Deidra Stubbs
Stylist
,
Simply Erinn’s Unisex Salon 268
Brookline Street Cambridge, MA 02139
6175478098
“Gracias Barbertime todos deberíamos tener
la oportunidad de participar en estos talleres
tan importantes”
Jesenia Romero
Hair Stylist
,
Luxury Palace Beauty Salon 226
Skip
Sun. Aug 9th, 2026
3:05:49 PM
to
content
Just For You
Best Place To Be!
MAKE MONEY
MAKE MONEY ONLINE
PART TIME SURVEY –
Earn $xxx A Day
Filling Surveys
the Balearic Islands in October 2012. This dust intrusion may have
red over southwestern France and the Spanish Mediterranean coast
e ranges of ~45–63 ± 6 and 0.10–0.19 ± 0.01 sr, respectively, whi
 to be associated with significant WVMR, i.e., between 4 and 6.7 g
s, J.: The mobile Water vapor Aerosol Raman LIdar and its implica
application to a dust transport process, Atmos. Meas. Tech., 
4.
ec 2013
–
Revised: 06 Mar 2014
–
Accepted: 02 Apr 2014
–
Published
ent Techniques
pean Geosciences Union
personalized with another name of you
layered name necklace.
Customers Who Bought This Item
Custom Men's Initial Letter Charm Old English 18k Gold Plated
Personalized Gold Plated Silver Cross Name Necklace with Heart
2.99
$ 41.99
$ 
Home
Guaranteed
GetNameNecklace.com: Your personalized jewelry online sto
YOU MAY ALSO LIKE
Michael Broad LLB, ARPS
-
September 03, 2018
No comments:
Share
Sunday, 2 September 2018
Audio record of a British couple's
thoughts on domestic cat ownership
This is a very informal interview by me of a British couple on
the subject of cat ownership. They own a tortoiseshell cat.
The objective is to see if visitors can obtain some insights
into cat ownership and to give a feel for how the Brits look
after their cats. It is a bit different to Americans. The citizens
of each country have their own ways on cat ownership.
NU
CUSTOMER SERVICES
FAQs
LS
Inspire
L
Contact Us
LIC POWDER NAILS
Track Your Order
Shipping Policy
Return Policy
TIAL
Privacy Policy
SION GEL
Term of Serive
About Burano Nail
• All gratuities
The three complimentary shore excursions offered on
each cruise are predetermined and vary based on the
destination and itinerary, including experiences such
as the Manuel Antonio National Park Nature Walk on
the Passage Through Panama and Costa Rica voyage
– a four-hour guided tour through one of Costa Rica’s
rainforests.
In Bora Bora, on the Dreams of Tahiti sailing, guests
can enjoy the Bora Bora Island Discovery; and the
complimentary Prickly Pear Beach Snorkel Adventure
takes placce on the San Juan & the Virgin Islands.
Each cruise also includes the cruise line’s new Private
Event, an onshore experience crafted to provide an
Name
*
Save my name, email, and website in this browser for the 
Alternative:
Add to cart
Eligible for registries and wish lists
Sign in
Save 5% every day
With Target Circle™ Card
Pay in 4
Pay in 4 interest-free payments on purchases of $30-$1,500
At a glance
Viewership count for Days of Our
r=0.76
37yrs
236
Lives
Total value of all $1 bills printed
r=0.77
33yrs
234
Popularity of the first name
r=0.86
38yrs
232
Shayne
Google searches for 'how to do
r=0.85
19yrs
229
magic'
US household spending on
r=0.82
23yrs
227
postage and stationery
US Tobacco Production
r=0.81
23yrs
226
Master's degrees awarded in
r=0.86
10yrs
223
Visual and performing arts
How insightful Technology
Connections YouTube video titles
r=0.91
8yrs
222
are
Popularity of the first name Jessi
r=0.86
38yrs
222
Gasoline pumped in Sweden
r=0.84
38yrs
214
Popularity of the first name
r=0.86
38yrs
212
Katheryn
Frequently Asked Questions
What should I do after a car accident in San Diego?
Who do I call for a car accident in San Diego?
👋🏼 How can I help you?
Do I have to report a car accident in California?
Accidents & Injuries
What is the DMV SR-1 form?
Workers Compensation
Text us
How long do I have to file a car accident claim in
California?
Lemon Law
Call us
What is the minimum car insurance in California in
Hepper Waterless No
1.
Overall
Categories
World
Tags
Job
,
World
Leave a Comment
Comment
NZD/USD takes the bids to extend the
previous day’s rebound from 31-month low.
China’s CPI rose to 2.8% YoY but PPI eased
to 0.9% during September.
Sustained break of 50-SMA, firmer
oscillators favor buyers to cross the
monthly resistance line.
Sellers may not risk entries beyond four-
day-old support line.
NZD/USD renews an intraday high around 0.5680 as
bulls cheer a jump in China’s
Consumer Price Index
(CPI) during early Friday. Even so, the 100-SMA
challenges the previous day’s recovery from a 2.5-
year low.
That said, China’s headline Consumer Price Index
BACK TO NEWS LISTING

------------------------------------------------------------

Problem requirements: Please copy every line of the records above in which "four" appears.

Solution to this task:
– a four-hour guided tour through one of Costa Rica’s
Sellers may not risk entries beyond four-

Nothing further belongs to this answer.